**Directions:** Among the entries that follow, find the lines containing the string "your" and copy them.
_ _ _
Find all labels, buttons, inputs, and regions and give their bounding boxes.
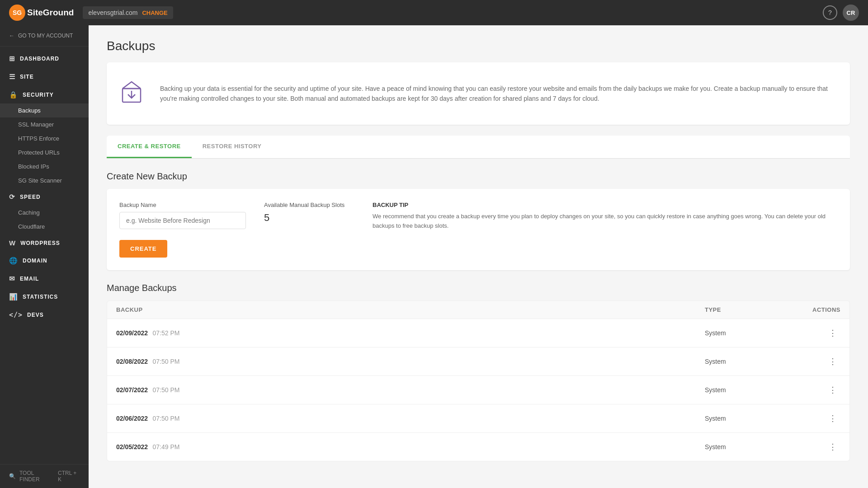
backup-date-cell: 02/08/2022 07:50 PM (116, 357, 705, 366)
user-avatar-button[interactable]: CR (843, 5, 859, 21)
change-site-button[interactable]: CHANGE (142, 9, 167, 16)
sidebar-item-label: SECURITY (23, 92, 54, 98)
cloudflare-label: Cloudflare (18, 223, 45, 230)
col-backup: Backup (116, 306, 705, 313)
sidebar-item-ssl-manager[interactable]: SSL Manager (0, 117, 89, 131)
create-form-row: Backup Name Available Manual Backup Slot… (119, 202, 837, 231)
backups-label: Backups (18, 107, 41, 114)
sidebar-item-label: DASHBOARD (20, 56, 59, 62)
backup-time: 07:52 PM (153, 329, 180, 337)
backup-date: 02/07/2022 (116, 386, 148, 394)
backup-time: 07:50 PM (153, 386, 180, 394)
tool-finder[interactable]: 🔍 TOOL FINDER CTRL + K (0, 464, 89, 488)
table-row: 02/06/2022 07:50 PM System ⋮ (107, 404, 850, 433)
more-options-button[interactable]: ⋮ (825, 326, 840, 340)
more-options-button[interactable]: ⋮ (825, 383, 840, 397)
backup-box-icon (116, 75, 147, 107)
more-options-button[interactable]: ⋮ (825, 440, 840, 454)
blocked-ips-label: Blocked IPs (18, 163, 49, 170)
tab-create-restore[interactable]: CREATE & RESTORE (107, 136, 192, 158)
protected-urls-label: Protected URLs (18, 149, 60, 156)
table-row: 02/05/2022 07:49 PM System ⋮ (107, 433, 850, 461)
sidebar-item-blocked-ips[interactable]: Blocked IPs (0, 160, 89, 174)
sidebar-item-label: EMAIL (20, 276, 39, 282)
more-options-button[interactable]: ⋮ (825, 412, 840, 425)
row-actions: ⋮ (795, 412, 840, 425)
topnav-left: SG SiteGround elevensgtrial.com CHANGE (9, 5, 173, 21)
sidebar-item-devs[interactable]: </> DEVS (0, 305, 89, 324)
backup-time: 07:50 PM (153, 358, 180, 365)
backup-tip-text: We recommend that you create a backup ev… (373, 212, 837, 231)
sidebar-item-label: DOMAIN (23, 258, 47, 264)
help-button[interactable]: ? (823, 5, 837, 20)
sidebar-section-main: ⊞ DASHBOARD ☰ SITE 🔒 SECURITY Backups SS… (0, 47, 89, 326)
backup-name-label: Backup Name (119, 202, 246, 208)
row-actions: ⋮ (795, 383, 840, 397)
logo-text: SiteGround (27, 8, 74, 18)
backup-date: 02/08/2022 (116, 358, 148, 365)
info-banner: Backing up your data is essential for th… (107, 62, 850, 125)
go-to-account-label: GO TO MY ACCOUNT (18, 33, 73, 39)
go-to-account-link[interactable]: ← GO TO MY ACCOUNT (0, 25, 89, 47)
create-backup-button[interactable]: CREATE (119, 240, 167, 258)
backup-tip-group: BACKUP TIP We recommend that you create … (373, 202, 837, 231)
backup-type-cell: System (705, 329, 795, 337)
backup-type-cell: System (705, 358, 795, 365)
slots-label: Available Manual Backup Slots (264, 202, 354, 208)
sidebar-item-caching[interactable]: Caching (0, 206, 89, 220)
slots-value: 5 (264, 212, 354, 224)
backup-tip-title: BACKUP TIP (373, 202, 837, 208)
create-backup-card: Backup Name Available Manual Backup Slot… (107, 189, 850, 270)
site-icon: ☰ (9, 73, 15, 81)
backup-icon (116, 75, 147, 112)
row-actions: ⋮ (795, 440, 840, 454)
sidebar-item-wordpress[interactable]: W WORDPRESS (0, 234, 89, 251)
backup-name-group: Backup Name (119, 202, 246, 229)
sidebar-item-statistics[interactable]: 📊 STATISTICS (0, 287, 89, 305)
sidebar-item-dashboard[interactable]: ⊞ DASHBOARD (0, 49, 89, 67)
search-icon: 🔍 (9, 473, 16, 479)
sidebar-item-email[interactable]: ✉ EMAIL (0, 269, 89, 287)
tab-restore-history[interactable]: RESTORE HISTORY (192, 136, 273, 158)
site-selector[interactable]: elevensgtrial.com CHANGE (83, 6, 173, 19)
col-actions: Actions (795, 306, 840, 313)
backups-table: Backup Type Actions 02/09/2022 07:52 PM … (107, 300, 850, 461)
backup-type-cell: System (705, 415, 795, 422)
table-row: 02/07/2022 07:50 PM System ⋮ (107, 376, 850, 404)
arrow-left-icon: ← (9, 33, 14, 39)
sidebar-item-site[interactable]: ☰ SITE (0, 67, 89, 85)
more-options-button[interactable]: ⋮ (825, 355, 840, 368)
create-backup-title: Create New Backup (107, 171, 850, 182)
backup-date-cell: 02/06/2022 07:50 PM (116, 414, 705, 422)
security-icon: 🔒 (9, 91, 18, 99)
svg-text:SG: SG (13, 9, 22, 16)
sidebar-item-label: SPEED (20, 194, 41, 200)
backup-date: 02/05/2022 (116, 443, 148, 450)
speed-icon: ⟳ (9, 193, 15, 201)
sidebar-item-sg-site-scanner[interactable]: SG Site Scanner (0, 174, 89, 188)
backup-name-input[interactable] (119, 212, 246, 229)
sidebar-item-domain[interactable]: 🌐 DOMAIN (0, 251, 89, 269)
page-title: Backups (107, 39, 850, 53)
col-type: Type (705, 306, 795, 313)
sidebar-item-security[interactable]: 🔒 SECURITY (0, 85, 89, 103)
sg-site-scanner-label: SG Site Scanner (18, 177, 62, 184)
sidebar-item-protected-urls[interactable]: Protected URLs (0, 145, 89, 160)
sidebar-item-label: STATISTICS (23, 294, 58, 300)
tool-finder-label: TOOL FINDER (19, 470, 52, 483)
dashboard-icon: ⊞ (9, 55, 15, 63)
sidebar-item-cloudflare[interactable]: Cloudflare (0, 220, 89, 234)
table-header: Backup Type Actions (107, 300, 850, 319)
table-row: 02/09/2022 07:52 PM System ⋮ (107, 319, 850, 347)
logo: SG SiteGround (9, 5, 74, 21)
topnav-right: ? CR (823, 5, 859, 21)
sidebar-item-backups[interactable]: Backups (0, 103, 89, 117)
backup-type-cell: System (705, 443, 795, 450)
info-text: Backing up your data is essential for th… (160, 84, 837, 104)
main-content: Backups Backing up your data is essentia… (89, 25, 868, 488)
sidebar-item-speed[interactable]: ⟳ SPEED (0, 188, 89, 206)
question-mark-icon: ? (828, 9, 832, 16)
backup-date-cell: 02/05/2022 07:49 PM (116, 443, 705, 451)
main-layout: ← GO TO MY ACCOUNT ⊞ DASHBOARD ☰ SITE 🔒 … (0, 25, 868, 488)
sidebar-item-https-enforce[interactable]: HTTPS Enforce (0, 131, 89, 145)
_ _ _
**Exercise response:**
info-banner: Backing up your data is essential for th… (107, 62, 850, 125)
info-text: Backing up your data is essential for th… (160, 84, 837, 104)
main-content: Backups Backing up your data is essentia… (89, 25, 868, 488)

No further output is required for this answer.